特に印象に残った『理想のいれもの』から。
固定観念 くだけてしまえ!
妊娠中のつわり。
あの時間を急に思い出した。確かに苦しく辛い。一体いつまでこれが続くのだろうか、とぐるぐると毎夜毎夜 考えていた。
自分がいなくなっていくような感覚、マタニティブルーだからだろうか。
確かにあった。
共感しながら読んでくと 後半 一気にこの作品のテーマにぶつかった。
勝手に人を決めつけるな!
私の何がわかる!
実は 現在私がよく抱えている思いだったりする。
もちろん この作品の中で それらの答えが見つかるわけでもない。
ただ受け入れるのだ。

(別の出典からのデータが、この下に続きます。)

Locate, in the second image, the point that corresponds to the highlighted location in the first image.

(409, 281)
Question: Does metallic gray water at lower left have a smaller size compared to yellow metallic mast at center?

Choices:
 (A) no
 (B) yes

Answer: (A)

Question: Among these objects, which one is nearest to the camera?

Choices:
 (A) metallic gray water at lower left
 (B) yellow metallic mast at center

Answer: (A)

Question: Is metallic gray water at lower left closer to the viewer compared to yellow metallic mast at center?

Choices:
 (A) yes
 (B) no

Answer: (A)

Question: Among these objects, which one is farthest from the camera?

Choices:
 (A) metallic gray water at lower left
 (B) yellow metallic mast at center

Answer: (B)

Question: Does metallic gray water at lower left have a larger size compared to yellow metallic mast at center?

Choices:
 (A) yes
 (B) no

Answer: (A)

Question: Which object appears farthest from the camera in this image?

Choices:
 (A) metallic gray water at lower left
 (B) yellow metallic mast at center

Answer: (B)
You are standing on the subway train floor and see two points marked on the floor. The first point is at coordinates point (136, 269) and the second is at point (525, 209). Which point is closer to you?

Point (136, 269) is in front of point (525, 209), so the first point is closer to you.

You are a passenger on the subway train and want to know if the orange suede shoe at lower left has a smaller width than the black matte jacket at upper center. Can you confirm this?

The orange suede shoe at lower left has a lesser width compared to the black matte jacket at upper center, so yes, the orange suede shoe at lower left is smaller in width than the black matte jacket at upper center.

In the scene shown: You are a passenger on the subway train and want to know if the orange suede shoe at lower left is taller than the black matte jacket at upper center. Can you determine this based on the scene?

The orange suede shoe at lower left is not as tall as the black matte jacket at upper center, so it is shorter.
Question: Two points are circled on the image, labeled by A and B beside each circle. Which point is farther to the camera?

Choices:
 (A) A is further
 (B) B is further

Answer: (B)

そして 自分を肯定する。
たったそれだけのことだった。
それを作品の中で自然に書いている。
捉え方は人それぞれ違うかもしれない。
ここまで書いて感想とも呼べないレポートでもなく、ただ私の思いを書いているに過ぎないのだけど すごく今の私の心情とマッチした。

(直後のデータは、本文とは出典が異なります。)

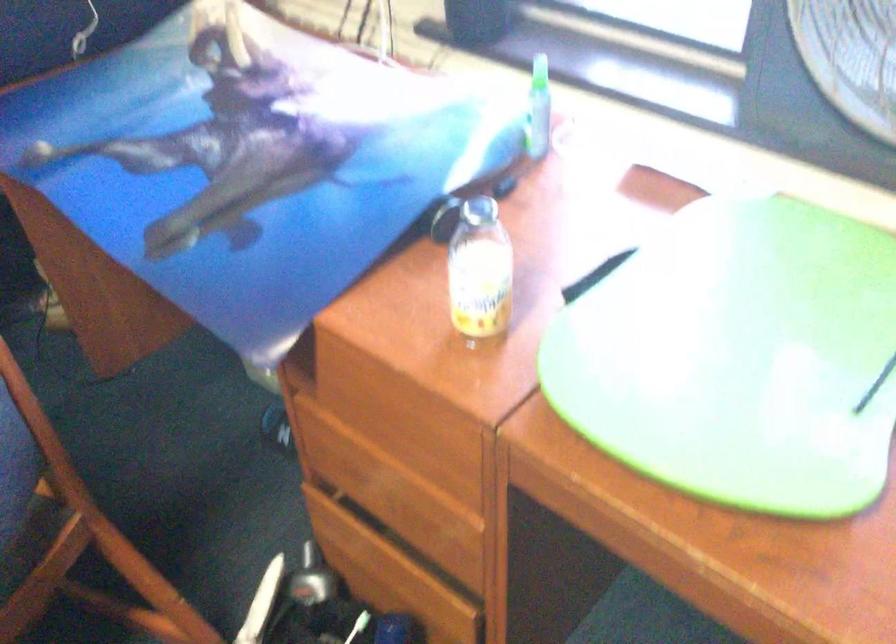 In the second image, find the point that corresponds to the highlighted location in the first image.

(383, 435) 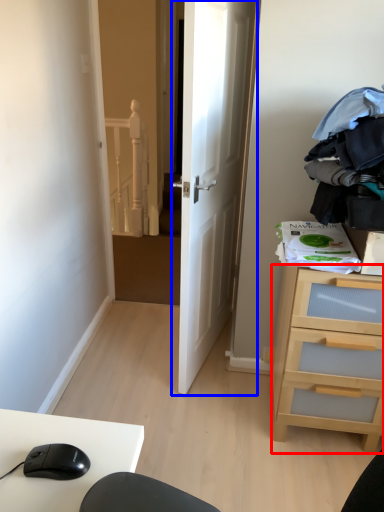 Question: Which object appears farthest to the camera in this image, chest of drawers (highlighted by a red box) or door (highlighted by a blue box)?

Choices:
 (A) chest of drawers
 (B) door

Answer: (A)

日常あるあるストーリー短編5話集で、何かにのめり込んで感情移入すると魔法に係ったみたいになるよね!・・・①「理想のいれもの」②「花入りのアンバー」③「君の線、僕の点」④「彼方のアイドル」⑤「キャッチボール」の5話。お気に入りは、①「理想のいれもの」 妊婦が里帰りして、弟のシチュエーションCDの若い男とデート気分をやめられない魔法・・・④「彼方のアイドル」離婚し母子家庭の敦子が中学息子喧嘩し、アイドルコンサートに出かけて感激する・・・この2話でした。・・・楽しめた!

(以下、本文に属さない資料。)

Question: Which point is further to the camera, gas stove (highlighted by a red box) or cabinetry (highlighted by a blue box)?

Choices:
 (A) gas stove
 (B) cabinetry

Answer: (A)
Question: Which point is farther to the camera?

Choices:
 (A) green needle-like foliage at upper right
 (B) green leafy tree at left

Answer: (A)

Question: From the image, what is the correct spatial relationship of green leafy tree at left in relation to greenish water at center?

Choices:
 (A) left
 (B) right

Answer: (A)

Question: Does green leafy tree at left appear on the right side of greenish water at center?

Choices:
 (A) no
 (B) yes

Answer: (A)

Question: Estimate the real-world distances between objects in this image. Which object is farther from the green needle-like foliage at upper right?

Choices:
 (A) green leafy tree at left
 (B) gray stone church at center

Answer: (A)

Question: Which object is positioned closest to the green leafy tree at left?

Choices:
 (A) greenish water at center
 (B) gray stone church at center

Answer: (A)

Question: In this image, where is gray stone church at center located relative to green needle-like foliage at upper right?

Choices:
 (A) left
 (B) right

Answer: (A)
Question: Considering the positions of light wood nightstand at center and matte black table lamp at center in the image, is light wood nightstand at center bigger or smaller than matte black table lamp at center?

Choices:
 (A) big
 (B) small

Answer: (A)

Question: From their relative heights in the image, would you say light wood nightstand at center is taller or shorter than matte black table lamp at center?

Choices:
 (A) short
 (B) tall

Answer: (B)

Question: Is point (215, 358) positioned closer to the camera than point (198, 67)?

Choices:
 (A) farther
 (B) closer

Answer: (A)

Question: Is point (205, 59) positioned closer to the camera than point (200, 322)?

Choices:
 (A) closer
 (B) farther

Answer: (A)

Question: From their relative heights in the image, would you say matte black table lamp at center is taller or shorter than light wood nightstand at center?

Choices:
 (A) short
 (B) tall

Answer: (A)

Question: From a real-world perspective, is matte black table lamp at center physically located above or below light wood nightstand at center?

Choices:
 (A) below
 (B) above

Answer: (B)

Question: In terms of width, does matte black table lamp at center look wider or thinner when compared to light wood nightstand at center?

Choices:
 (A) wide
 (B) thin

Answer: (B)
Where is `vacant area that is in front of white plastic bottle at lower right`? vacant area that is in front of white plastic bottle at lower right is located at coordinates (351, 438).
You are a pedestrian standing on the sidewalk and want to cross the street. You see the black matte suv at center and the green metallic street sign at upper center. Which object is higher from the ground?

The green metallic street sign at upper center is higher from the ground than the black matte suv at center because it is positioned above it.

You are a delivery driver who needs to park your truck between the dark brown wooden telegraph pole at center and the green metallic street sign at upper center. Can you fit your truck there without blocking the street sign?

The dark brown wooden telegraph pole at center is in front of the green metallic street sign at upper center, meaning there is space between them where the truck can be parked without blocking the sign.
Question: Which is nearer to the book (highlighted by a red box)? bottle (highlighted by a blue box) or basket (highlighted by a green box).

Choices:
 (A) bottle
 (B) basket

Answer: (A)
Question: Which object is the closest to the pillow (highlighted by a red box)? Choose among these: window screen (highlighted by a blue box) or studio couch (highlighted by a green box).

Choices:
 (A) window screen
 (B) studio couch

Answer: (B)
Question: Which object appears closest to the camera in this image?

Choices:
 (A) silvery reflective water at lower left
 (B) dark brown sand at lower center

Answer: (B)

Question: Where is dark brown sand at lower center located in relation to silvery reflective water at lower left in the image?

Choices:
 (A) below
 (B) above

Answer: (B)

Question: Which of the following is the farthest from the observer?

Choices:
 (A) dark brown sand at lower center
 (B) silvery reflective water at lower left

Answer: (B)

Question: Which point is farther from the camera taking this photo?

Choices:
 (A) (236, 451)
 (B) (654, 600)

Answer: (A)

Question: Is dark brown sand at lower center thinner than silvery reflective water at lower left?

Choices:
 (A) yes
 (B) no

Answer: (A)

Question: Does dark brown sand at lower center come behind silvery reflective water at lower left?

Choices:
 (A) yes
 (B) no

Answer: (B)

体に起きた変化からの、「気付き」と「勇気」をもらえるストーリー。
そこまで特別な話ではないけれど、共感とか、勇気をもらえるような気がしました。
「彼方のアイドル」は、子供がいる主婦ならかなりぐっと刺さる話だと思います。
「キャッチボール・アット・リバーサイド」が一番大好きな話で、心に沁みました。
1話目の「理想のいれもの」がよかった。
〇〇はこうあるべきに縛られている。女の子・お姉ちゃん・優等生。そして、妊婦。
悪阻に苦しむ自分に、周りは正しい妊婦であることを求められている。
自分は赤ん坊のための入れ物?声に出して伝えるって大事。
読み終わって、ものすごく何かを考えさせられたり、深く心に刻まれた何かがあったわけじゃないけど、
読了感がスッキリとかさっぱりとかとても良いものだった。
ありふれた日常の中で困難にぶつかった時に思い悩み解決していくさまが丁寧に綴られている短編集。
人が何か言ったり行動したりするとき、目の前のことについてだけ考えているわけではない。後悔や羨望や猜疑から、乱暴にも寡黙にもなる。あれこれ考えるより行動する方がうまくいくことがある。行動してから気づくこともある。言葉にしないでもわかってくれるのが理想だろう。その人が本当に求めていることを与えることができたら、与えられた思いをきちんと受けとめることができたら、人生はきっと豊かになる。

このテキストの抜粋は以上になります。